The ENC ratio of the willow expansin genes ranged from -0.03 to 0.24. Of them, the genes with -0.05~0.05 accounts for 30.00% and the genes with 0.10~0.20 accounts for 47.06%, indicating a great difference was present between the observed ENC value and the expected value. Correlation analysis between ENC value and GC3s displayed that most of the genes were distributed farther under the standard curve It indicated that natural selection was the main influencing element for gene codon bias in evolution. A few genes distributed on the standard curve indicated that the mutation effect could partly cause the effect on codon bias (Figure 5B).

A Parity Rule 2 (PR2)-bias plot was used to evaluate the selection of pyrimidine (C and T) and purine (A and G) at the third base of codon. The vector dots were unevenly distributed in four regions, majorly at the down-left of the plan. It indicated that the frequency of T at the 3^rd base of codons was higher than that of A, and the frequency of C was higher than that of G. In other words, the pyrimidine was more frequently used than purine. Natural selection had great influence on codon usage bias, and played an important role in evolution as some other factors (Figure 5C).

Based on the correspondence analysis of the relative synonymous codon usage (RSCU, the relative probability of a particular codon among the synonymous codons for the amino acid that could avoid the effect of amino acid composition on codon usage), the 1^st axis contributed the largest variation of 13.43%, followed by the 2^nd, 3^rd, and 4^th vector axes with the variation of 12.05%, 9.32% and 8.46%, respectively. A significant negative correlation was defined for the 1st axis with CAI, CBI and FOP with the correlation coefficient of -0.556, -0.617 and -0.576, respectively. No significant correlation was revealed for the 1^st axis with ENC and GC3 with the correlation coefficient of 0.22, 0.088, respectively. Obviously, CAI, CBI and FOP had great influence on the codon bias of willow expansin genes, along with the other factors accordingly (Figure 5D).

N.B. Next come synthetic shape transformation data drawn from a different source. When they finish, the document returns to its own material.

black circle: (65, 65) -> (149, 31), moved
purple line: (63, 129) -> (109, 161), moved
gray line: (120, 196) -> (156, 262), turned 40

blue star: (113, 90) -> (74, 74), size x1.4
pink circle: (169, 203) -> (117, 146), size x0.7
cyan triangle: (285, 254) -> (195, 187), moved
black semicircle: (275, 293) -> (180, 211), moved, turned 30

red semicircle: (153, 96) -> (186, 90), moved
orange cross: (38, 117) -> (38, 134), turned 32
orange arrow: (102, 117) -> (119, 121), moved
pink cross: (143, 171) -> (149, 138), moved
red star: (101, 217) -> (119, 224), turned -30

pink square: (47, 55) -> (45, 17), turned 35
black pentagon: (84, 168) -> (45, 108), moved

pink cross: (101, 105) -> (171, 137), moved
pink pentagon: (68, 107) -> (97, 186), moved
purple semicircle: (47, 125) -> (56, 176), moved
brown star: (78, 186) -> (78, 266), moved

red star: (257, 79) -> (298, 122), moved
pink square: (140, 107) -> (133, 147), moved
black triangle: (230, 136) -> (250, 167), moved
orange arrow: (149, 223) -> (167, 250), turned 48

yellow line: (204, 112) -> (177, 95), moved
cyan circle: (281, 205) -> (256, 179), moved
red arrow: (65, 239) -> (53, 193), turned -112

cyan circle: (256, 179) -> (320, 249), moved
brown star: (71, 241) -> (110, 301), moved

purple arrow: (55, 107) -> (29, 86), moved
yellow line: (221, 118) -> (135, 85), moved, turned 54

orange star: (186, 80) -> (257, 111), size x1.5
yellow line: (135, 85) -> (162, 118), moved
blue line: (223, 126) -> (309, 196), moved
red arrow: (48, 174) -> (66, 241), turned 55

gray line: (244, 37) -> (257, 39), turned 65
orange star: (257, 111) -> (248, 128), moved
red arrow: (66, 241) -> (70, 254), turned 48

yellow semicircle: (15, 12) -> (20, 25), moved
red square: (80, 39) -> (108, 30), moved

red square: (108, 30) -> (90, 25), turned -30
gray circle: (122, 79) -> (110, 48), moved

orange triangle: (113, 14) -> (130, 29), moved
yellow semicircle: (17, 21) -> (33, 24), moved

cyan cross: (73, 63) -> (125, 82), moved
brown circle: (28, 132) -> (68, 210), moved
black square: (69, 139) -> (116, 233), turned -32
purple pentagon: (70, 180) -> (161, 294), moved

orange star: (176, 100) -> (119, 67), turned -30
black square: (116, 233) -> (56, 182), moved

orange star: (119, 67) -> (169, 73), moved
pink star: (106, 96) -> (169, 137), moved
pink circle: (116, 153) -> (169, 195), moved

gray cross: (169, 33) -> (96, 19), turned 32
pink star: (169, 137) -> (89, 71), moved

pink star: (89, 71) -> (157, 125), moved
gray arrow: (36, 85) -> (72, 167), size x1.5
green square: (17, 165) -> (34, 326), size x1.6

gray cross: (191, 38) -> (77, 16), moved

1.5 The synteny analysis of expansin genes in Salix purpurea

Based on the BLASTX analysis, 17 pairs of willow expansin genes were detected having a syntenic relationship (including 4 pairs of tandem duplications), even the cross-synteny among several expansin genes such as SpEXPA1/SpEXPA7/SpEXPA15, and SpEXPA2/SpEXPA12/SpEXPA13 (Figure 6). They were mostly distributed on chromosome 4, 8, 10, 16 and 19 and displayed as paralogs or orthologs, where the duplicate fragments probably existed.

Furthermore, the Ka/Ks ratio of the paralogous pairs was calculated to explore the evolutionary model of the expansin gene pairs in Salix purpurea. The results showed that the Ka/Ks ratio of all the expansin gene pairs in Salix purpurea were less than 1, indicating that they had experienced a strong purification selection in evolution (Ka/Ks>1 indicates positive selection, Ka/Ks=1 indicates neutral selection, Ka/Ks<1 indicates purification selection). Based on the estimation of the fragment duplication events, the pairs of the expansin genes in Salix purpurea might be divergent in 2.18 and 66.40 Mya (Table 3). Probably they had experienced a gradual evolution process via several times of gene replication and expansion.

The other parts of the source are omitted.